Source data

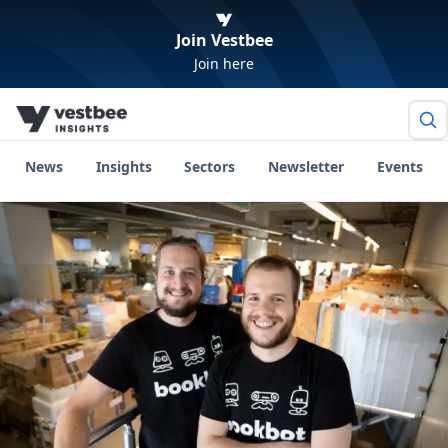
Join Vestbee
Join here
News
Insights
Sectors
Newsletter
Events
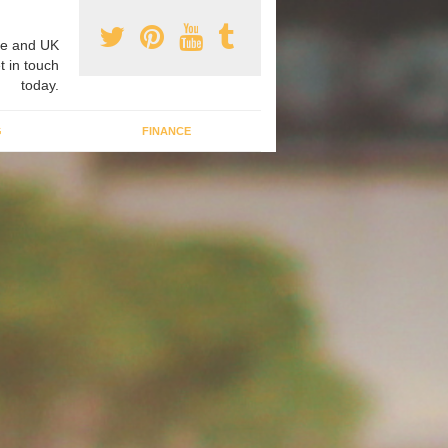
e and UK
t in touch
today.
G
FINANCE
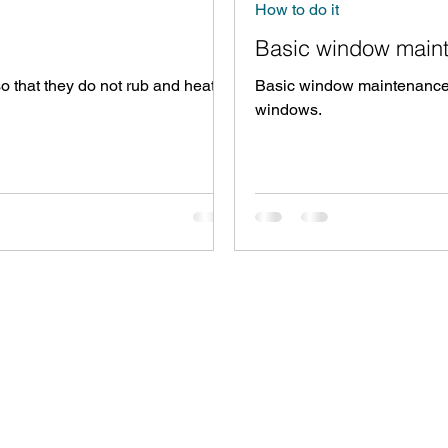
How to do it
Basic window main
o that they do not rub and heat
Basic window maintenance -
windows.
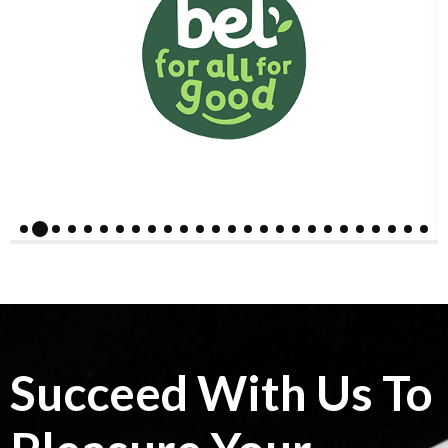
Succeed With Us To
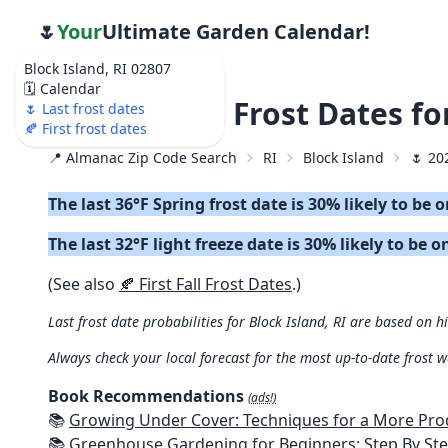
🌷
Your
Ultimate Garden Calendar!
Block Island, RI 02807
🗓️ Calendar
🌷 2026 Last Frost Dates f
🌷 Last frost dates
🍂 First frost dates
📍 Almanac Zip Code Search
RI
Block Island
🌷 20
The last 36°F Spring frost date is 30% likely to be 
The last 32°F light freeze date is 30% likely to be o
(See also
🍂 First Fall Frost Dates
.)
Last frost date probabilities for Block Island, RI are based on h
Always check your local forecast for the most up-to-date frost 
Book Recommendations
(ads!)
📚
Growing Under Cover: Techniques for a More Productive, Weather-R
📚
Greenhouse Gardening for Beginners: Step By Step Guide To Build A Year-Round Greenhouse And Grow Herbs, Organic Fruits And Veg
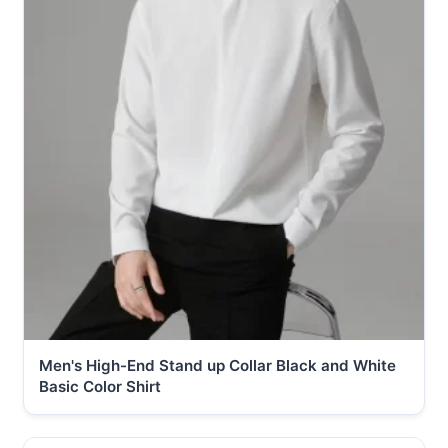
Men's High-End Stand up Collar Black and White
Basic Color Shirt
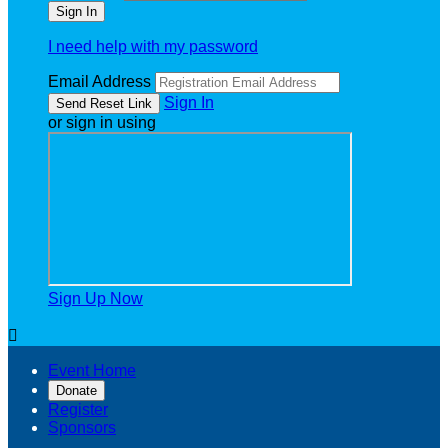
I need help with my password
Email Address
Sign In
or sign in using
Sign Up Now

Event Home
Donate
Register
Sponsors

_Task statement_.
Each entry, word for word, belongs in your answer; each picture does not.

_Problem solution_.
Join Vestbee
Join here
News
Insights
Sectors
Newsletter
Events
e and UK
t in touch
today.
G
FINANCE
How to do it
Basic window main
o that they do not rub and heat
Basic window maintenance -
windows.
Succeed With Us To
🌷
Your
Ultimate Garden Calendar!
Block Island, RI 02807
🗓️ Calendar
🌷 2026 Last Frost Dates f
🌷 Last frost dates
🍂 First frost dates
📍 Almanac Zip Code Search
RI
Block Island
🌷 20
The last 36°F Spring frost date is 30% likely to be 
The last 32°F light freeze date is 30% likely to be o
(See also
🍂 First Fall Frost Dates
.)
Last frost date probabilities for Block Island, RI are based on h
Always check your local forecast for the most up-to-date frost 
Book Recommendations
(ads!)
📚
Growing Under Cover: Techniques for a More Productive, Weather-R
📚
Greenhouse Gardening for Beginners: Step By Step Guide To Build A Year-Round Greenhouse And Grow Herbs, Organic Fruits And Veg
Men's High-End Stand up Collar Black and White
Basic Color Shirt
I need help with my password
Email Address
Sign In
or sign in using
Sign Up Now

Event Home
Donate
Register
Sponsors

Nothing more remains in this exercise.